Quand débarque au milieu des célestes ripailles
Discorde, une poison renommée pour son don
De jeter au hasard de séditieux brandons,
La gaieté avinée de l’Olympe s’écaille.

L’intruse au cœur cruel, tapissé de chardons
Dont le venin dissout les traits de Cupidon,
Lance une pomme d’or parmi les cochonnailles.

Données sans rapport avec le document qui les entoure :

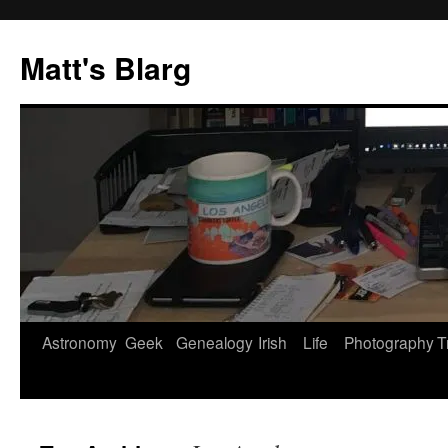
Skip
to
Matt's Blarg
content
Astronomy
Geek
Genealogy
Irish
Life
Photography
T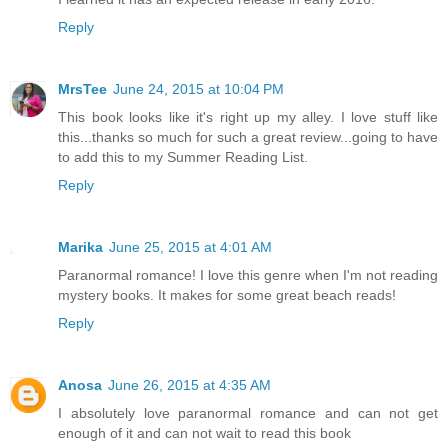
Reply
MrsTee
June 24, 2015 at 10:04 PM
This book looks like it's right up my alley. I love stuff like
this...thanks so much for such a great review...going to have
to add this to my Summer Reading List.
Reply
Marika
June 25, 2015 at 4:01 AM
Paranormal romance! I love this genre when I'm not reading
mystery books. It makes for some great beach reads!
Reply
Anosa
June 26, 2015 at 4:35 AM
I absolutely love paranormal romance and can not get
enough of it and can not wait to read this book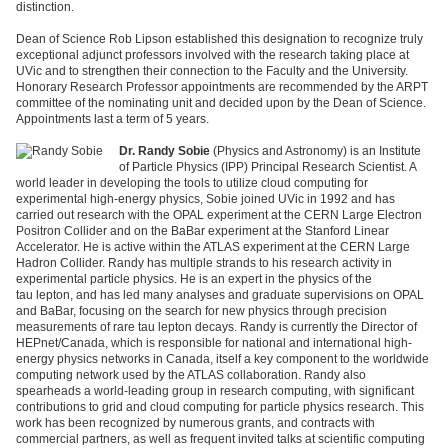
distinction.
Dean of Science Rob Lipson established this designation to recognize truly
exceptional adjunct professors involved with the research taking place at
UVic and to strengthen their connection to the Faculty and the University.
Honorary Research Professor appointments are recommended by the ARPT
committee of the nominating unit and decided upon by the Dean of Science.
Appointments last a term of 5 years.
Dr. Randy Sobie
(Physics and Astronomy) is an Institute
of Particle Physics (IPP) Principal Research Scientist. A
world leader in developing the tools to utilize cloud computing for
experimental high-energy physics, Sobie joined UVic in 1992 and has
carried out research with the OPAL experiment at the CERN Large Electron
Positron Collider and on the BaBar experiment at the Stanford Linear
Accelerator. He is active within the ATLAS experiment at the CERN Large
Hadron Collider. Randy has multiple strands to his research activity in
experimental particle physics. He is an expert in the physics of the
tau lepton, and has led many analyses and graduate supervisions on OPAL
and BaBar, focusing on the search for new physics through precision
measurements of rare tau lepton decays. Randy is currently the Director of
HEPnet/Canada, which is responsible for national and international high-
energy physics networks in Canada, itself a key component to the worldwide
computing network used by the ATLAS collaboration. Randy also
spearheads a world-leading group in research computing, with significant
contributions to grid and cloud computing for particle physics research. This
work has been recognized by numerous grants, and contracts with
commercial partners, as well as frequent invited talks at scientific computing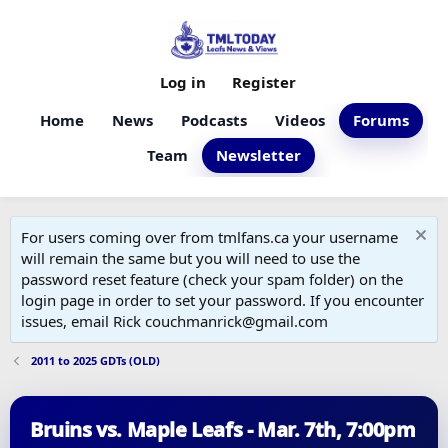
Log in
Register
Home
News
Podcasts
Videos
Forums
Team
Newsletter
For users coming over from tmlfans.ca your username
will remain the same but you will need to use the
password reset feature (check your spam folder) on the
login page in order to set your password. If you encounter
issues, email Rick couchmanrick@gmail.com
2011 to 2025 GDTs (OLD)
Bruins vs. Maple Leafs - Mar. 7th, 7:00pm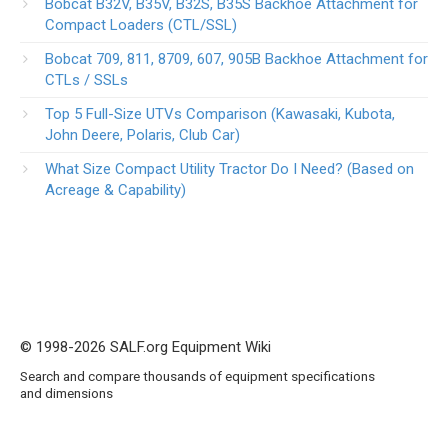
Bobcat B32V, B35V, B32S, B35S Backhoe Attachment for
Compact Loaders (CTL/SSL)
Bobcat 709, 811, 8709, 607, 905B Backhoe Attachment for
CTLs / SSLs
Top 5 Full-Size UTVs Comparison (Kawasaki, Kubota,
John Deere, Polaris, Club Car)
What Size Compact Utility Tractor Do I Need? (Based on
Acreage & Capability)
© 1998-2026 SALF.org Equipment Wiki
Search and compare thousands of equipment specifications
and dimensions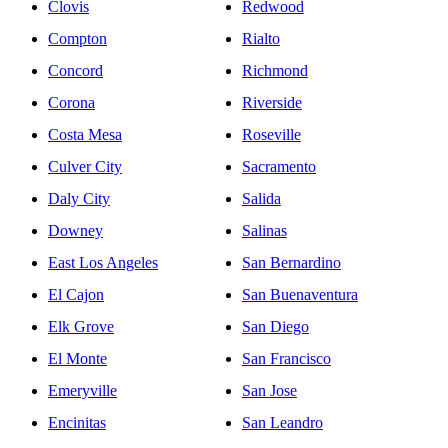
Clovis
Redwood
Compton
Rialto
Concord
Richmond
Corona
Riverside
Costa Mesa
Roseville
Culver City
Sacramento
Daly City
Salida
Downey
Salinas
East Los Angeles
San Bernardino
El Cajon
San Buenaventura
Elk Grove
San Diego
El Monte
San Francisco
Emeryville
San Jose
Encinitas
San Leandro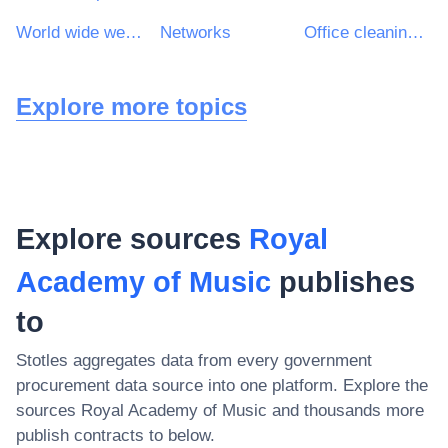
World wide web (www) site design services
Networks
Office cleaning services
Explore more topics
Explore sources
Royal
Academy of Music
publishes
to
Stotles aggregates data from every government
procurement data source into one platform. Explore the
sources
Royal Academy of Music
and thousands more
publish contracts to below.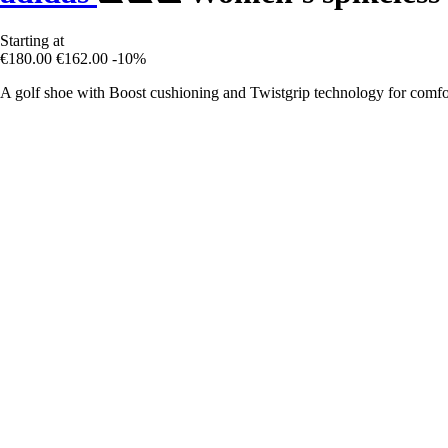
Starting at
€180.00
€162.00
-10%
A golf shoe with Boost cushioning and Twistgrip technology for comfort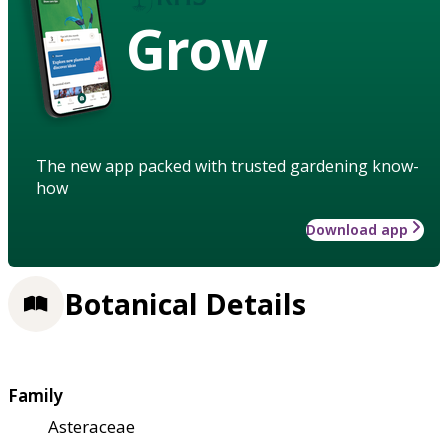
Grow
The new app packed with trusted gardening know-
how
Download app
Botanical Details
Family
Asteraceae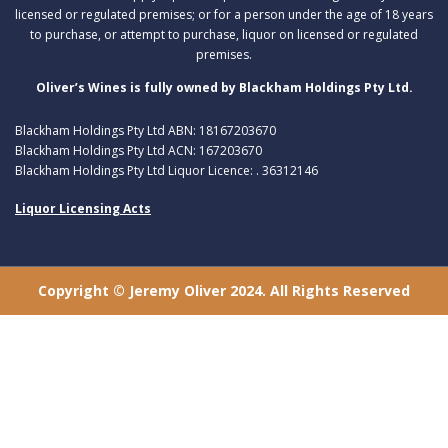
licensed or regulated premises; or for a person under the age of 18 years
to purchase, or attempt to purchase, liquor on licensed or regulated
premises.
Oliver’s Wines is fully owned by Blackham Holdings Pty Ltd.
Blackham Holdings Pty Ltd ABN: 18167203670
Blackham Holdings Pty Ltd ACN: 167203670
Blackham Holdings Pty Ltd Liquor Licence: . 36312146
Liquor Licensing Acts
Copyright © Jeremy Oliver 2024. All Rights Reserved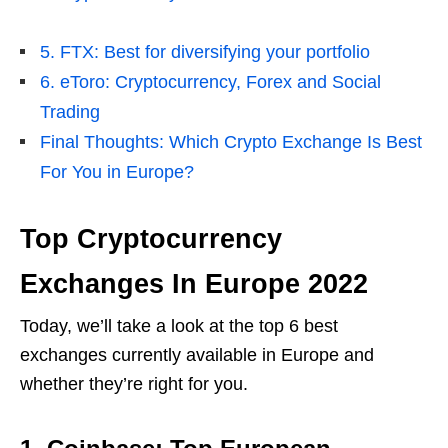
5. FTX: Best for diversifying your portfolio
6. eToro: Cryptocurrency, Forex and Social
Trading
Final Thoughts: Which Crypto Exchange Is Best
For You in Europe?
Top Cryptocurrency
Exchanges In Europe 2022
Today, we’ll take a look at the top 6 best
exchanges currently available in Europe and
whether they’re right for you.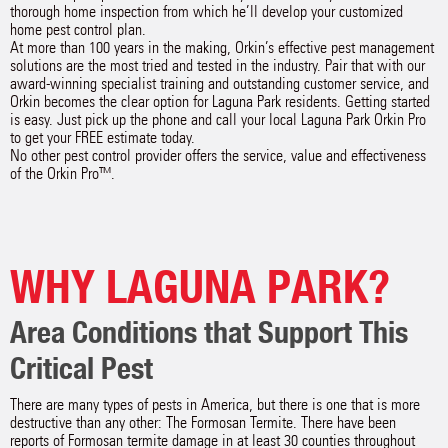
thorough home inspection from which he’ll develop your customized
home pest control plan.
At more than 100 years in the making, Orkin’s effective pest management
solutions are the most tried and tested in the industry. Pair that with our
award-winning specialist training and outstanding customer service, and
Orkin becomes the clear option for Laguna Park residents. Getting started
is easy. Just pick up the phone and call your local Laguna Park Orkin Pro
to get your FREE estimate today.
No other pest control provider offers the service, value and effectiveness
of the Orkin Pro™.
WHY LAGUNA PARK?
Area Conditions that Support This
Critical Pest
There are many types of pests in America, but there is one that is more
destructive than any other: The Formosan Termite. There have been
reports of Formosan termite damage in at least 30 counties throughout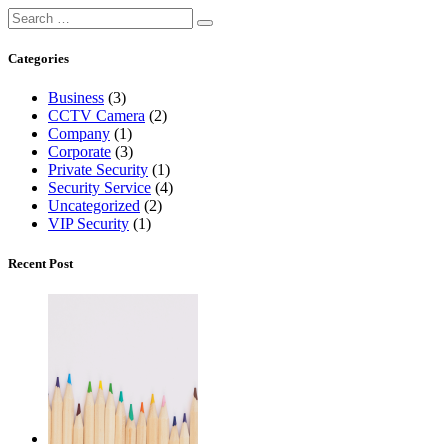
Categories
Business
(3)
CCTV Camera
(2)
Company
(1)
Corporate
(3)
Private Security
(1)
Security Service
(4)
Uncategorized
(2)
VIP Security
(1)
Recent Post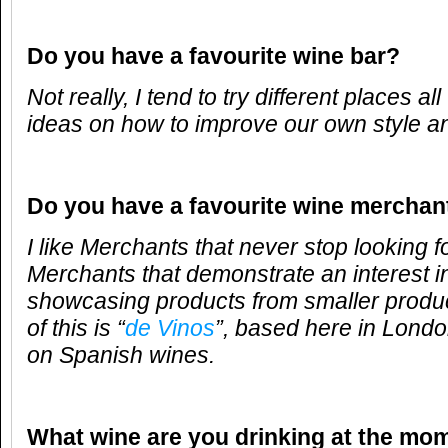
Do you have a favourite wine bar?
Not really, I tend to try different places al
ideas on how to improve our own style an
Do you have a favourite wine merchan
I like Merchants that never stop looking f
Merchants that demonstrate an interest i
showcasing products from smaller produ
of this is “
de Vinos
”, based here in Londo
on Spanish wines.
What wine are you drinking at the mo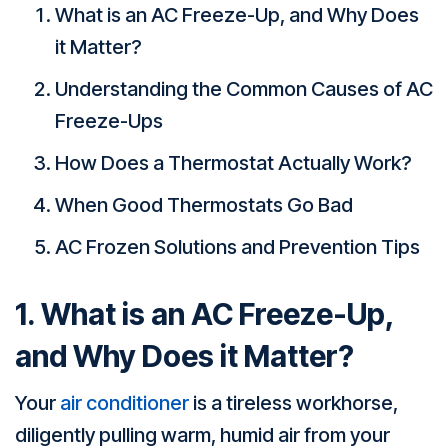
What is an AC Freeze-Up, and Why Does
it Matter?
Understanding the Common Causes of AC
Freeze-Ups
How Does a Thermostat Actually Work?
When Good Thermostats Go Bad
AC Frozen Solutions and Prevention Tips
1. What is an AC Freeze-Up,
and Why Does it Matter?
Your
air conditioner
is a tireless workhorse,
diligently pulling warm, humid air from your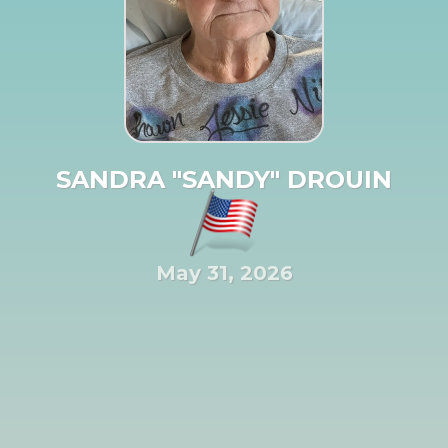
SANDRA "SANDY" DROUIN
May 31, 2026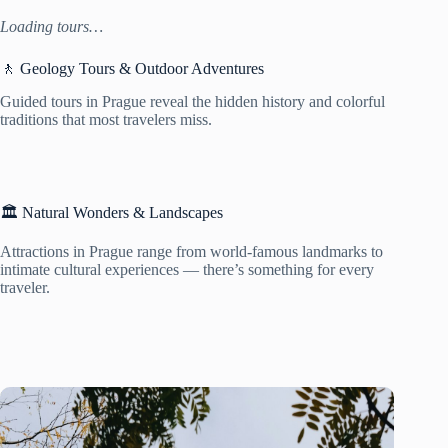
Loading tours…
🚶 Geology Tours & Outdoor Adventures
Guided tours in Prague reveal the hidden history and colorful
traditions that most travelers miss.
🏛️ Natural Wonders & Landscapes
Attractions in Prague range from world-famous landmarks to
intimate cultural experiences — there’s something for every
traveler.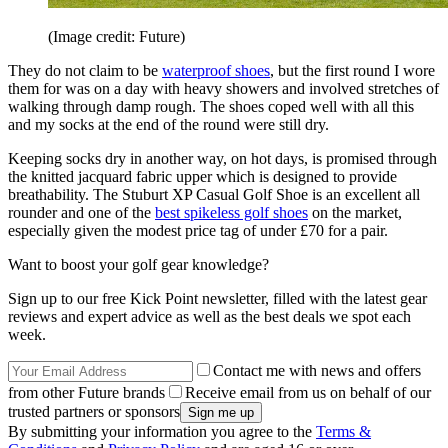
(Image credit: Future)
They do not claim to be
waterproof shoes
, but the first round I wore
them for was on a day with heavy showers and involved stretches of
walking through damp rough. The shoes coped well with all this
and my socks at the end of the round were still dry.
Keeping socks dry in another way, on hot days, is promised through
the knitted jacquard fabric upper which is designed to provide
breathability. The Stuburt XP Casual Golf Shoe is an excellent all
rounder and one of the
best spikeless golf shoes
on the market,
especially given the modest price tag of under £70 for a pair.
Want to boost your golf gear knowledge?
Sign up to our free Kick Point newsletter, filled with the latest gear
reviews and expert advice as well as the best deals we spot each
week.
Contact me with news and offers
from other Future brands
Receive email from us on behalf of our
trusted partners or sponsors
By submitting your information you agree to the
Terms &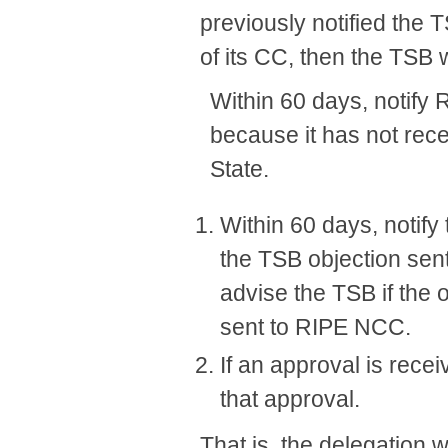
previously notified the 
of its CC, then the TSB w
Within 60 days, notify 
because it has not re
State.
Within 60 days, notif
the TSB objection sen
advise the TSB if the
sent to RIPE NCC.
If an approval is rec
that approval.
That is, the delegation 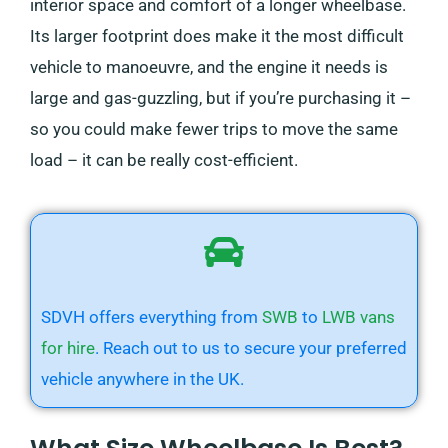
interior space and comfort of a longer wheelbase.
Its larger footprint does make it the most difficult
vehicle to manoeuvre, and the engine it needs is
large and gas-guzzling, but if you’re purchasing it –
so you could make fewer trips to move the same
load – it can be really cost-efficient.
SDVH offers everything from
SWB
to
LWB vans
for hire
. Reach out to us to secure your preferred
vehicle anywhere in the UK.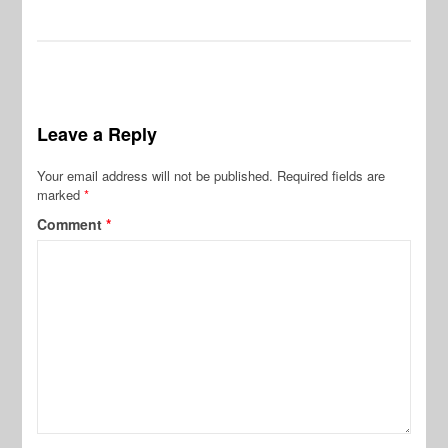
Leave a Reply
Your email address will not be published.
Required fields are
marked
*
Comment
*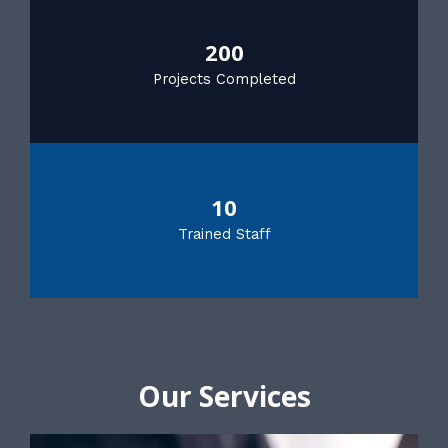
200
Projects Completed
10
Trained Staff
Our Services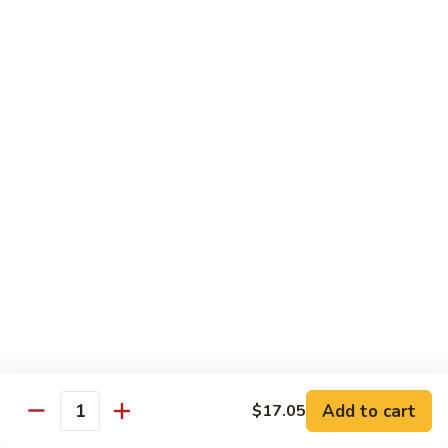
保
牛
84.
84. Roast Pork with Broccoli 芥兰叉烧
跟
Roast
花
Pork
$15.95
生
with
Broccoli
85.
85. Roast Pork with Vegetable 素菜叉烧
芥
Roast
兰
Pork
$15.95
叉
with
烧
Vegetable
86.
86. Pork with Black Bean Sauce 豆豉叉烧
素
Pork
菜
with
$15.95
叉
Black
烧
Bean
87.
87. Pork with Snow Peas 雪豆叉烧
Sauce
Pork
豆
with
$15.95
豉
Add to cart
$17.05
Snow
Quantity
叉
Peas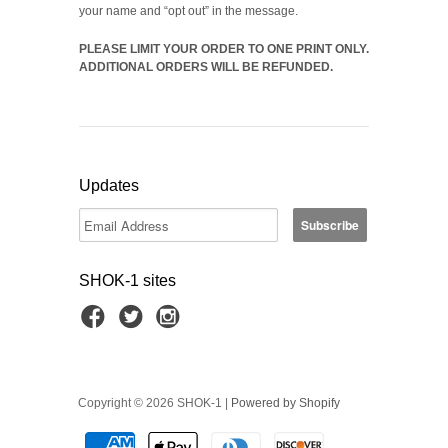
your name and “opt out” in the message.
PLEASE LIMIT YOUR ORDER TO ONE PRINT ONLY.
ADDITIONAL ORDERS WILL BE REFUNDED.
Updates
SHOK-1 sites
Copyright © 2026 SHOK-1 |
Powered by Shopify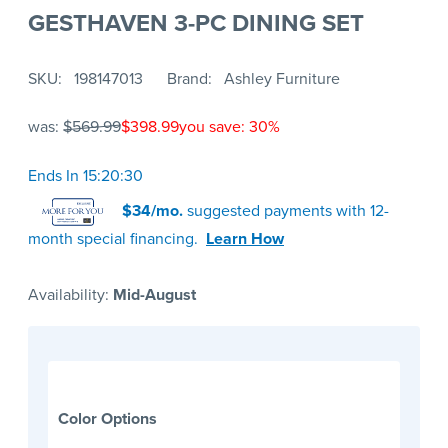
GESTHAVEN 3-PC DINING SET
SKU
198147013
Brand
Ashley Furniture
was:
$569.99
$398.99
you save: 30%
Ends In 15:20:30
$34/mo.
suggested payments with 12-
month special financing.
Learn How
Availability:
Mid-August
Color Options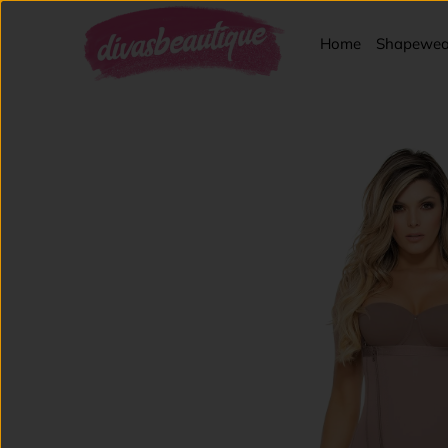
Home
Shapewea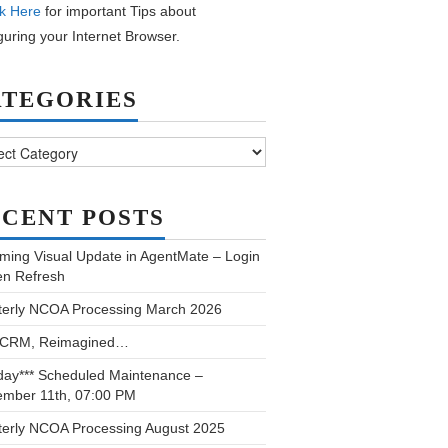
k Here
for important Tips about
guring your Internet Browser.
ATEGORIES
ories
CENT POSTS
ming Visual Update in AgentMate – Login
en Refresh
terly NCOA Processing March 2026
 CRM, Reimagined…
day*** Scheduled Maintenance –
ember 11th, 07:00 PM
terly NCOA Processing August 2025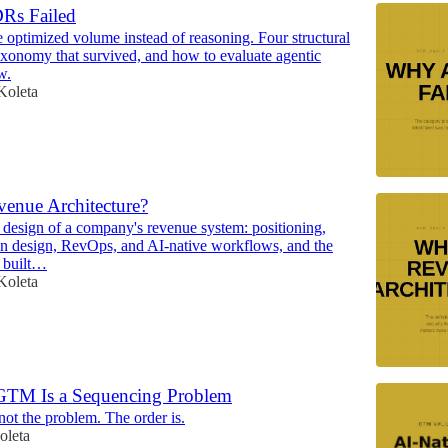
Rs Failed
e optimized volume instead of reasoning. Four structural
 taxonomy that survived, and how to evaluate agentic
w.
Koleta
venue Architecture?
l design of a company's revenue system: positioning,
on design, RevOps, and AI-native workflows, and the
t built…
Koleta
GTM Is a Sequencing Problem
not the problem. The order is.
oleta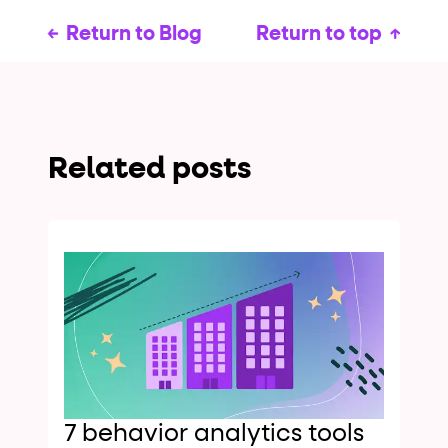
Return to Blog
Return to top
Related posts
7 behavior analytics tools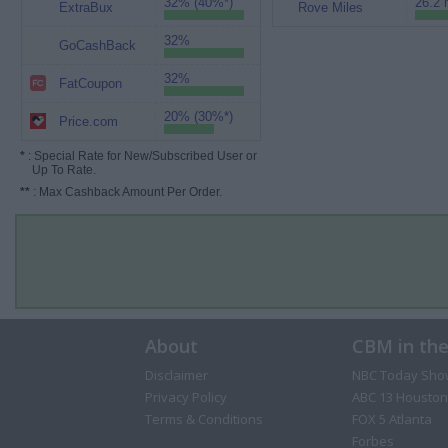
32% (40%*)
26.2 
ExtraBux
Rove Miles
32%
GoCashBack
32%
FatCoupon
20% (30%*)
Price.com
*
: Special Rate for New/Subscribed User or
Up To Rate.
**
: Max Cashback Amount Per Order.
About
CBM in th
Disclaimer
NBC Today Sho
Privacy Policy
ABC 13 Houston
Terms & Conditions
FOX 5 Atlanta
Forbes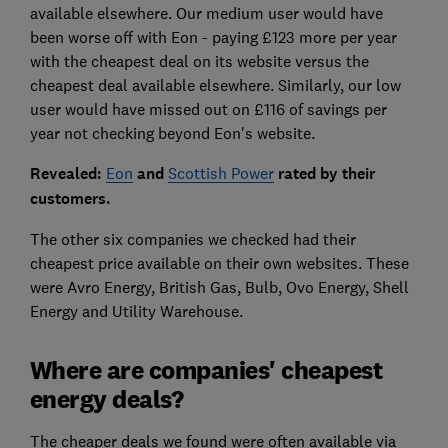
available elsewhere. Our medium user would have
been worse off with Eon - paying £123 more per year
with the cheapest deal on its website versus the
cheapest deal available elsewhere. Similarly, our low
user would have missed out on £116 of savings per
year not checking beyond Eon's website.
Revealed:
Eon
and
Scottish Power
rated by their
customers.
The other six companies we checked had their
cheapest price available on their own websites. These
were Avro Energy, British Gas, Bulb, Ovo Energy, Shell
Energy and Utility Warehouse.
Where are companies' cheapest
energy deals?
The cheaper deals we found were often available via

Loin des mets généreux, laissés à l’abandon,
Les divines beautés, que la fierté tenaille,
Sèment en s’opposant une affreuse pagaille.

Aile de la nuit

Nuit, déroule ton aile immense
Sur les foyers de la cité,
Pour que les hommes éreintés
S’endorment dans ta bienveillance.

Étends ton voile de silence
Sur la ville, afin d’abriter
Les rêves forts d’une gaieté
Prompte à éteindre les souffrances.

Drape les esprits survoltés
Dans ton berceau de volupté
Fleuri de tendres confidences.

Pose au firmament quantité
D’astres, avant que ne s’élance
Un soleil lourd d’indifférence.

Sapins enneigés

Grisés de solitude
Les sapins se balancent
Sous le vent du hasard

Le givre perle
Sur les branches
Lourdes de silence

Le jour suffoque
Dans le brouillard
Indifférent

L’avenir se dilue
Dans la neige
De l’amnésie

23.2.05

Ouragan rédempteur

Quand, le cœur lacéré par les coups de poignard
D’amitiés parsemées de trahisons amères,
Je quitterai le lit de mes peurs solitaires
Pour mener ma carcasse au port de nulle part ;

Quand, l’esprit envahi de cuisants cauchemars
Tramés par une armée de démons, qui m’enserre
Dans une nuit bardée de regrets délétères,
J’allongerai mon corps à l’abri des regards ;

Dissémine, Ouragan, mes peines ordinaires,
Avant de m’entraîner sur ton aile légère
Hors du carcan glacé de mes regrets épars.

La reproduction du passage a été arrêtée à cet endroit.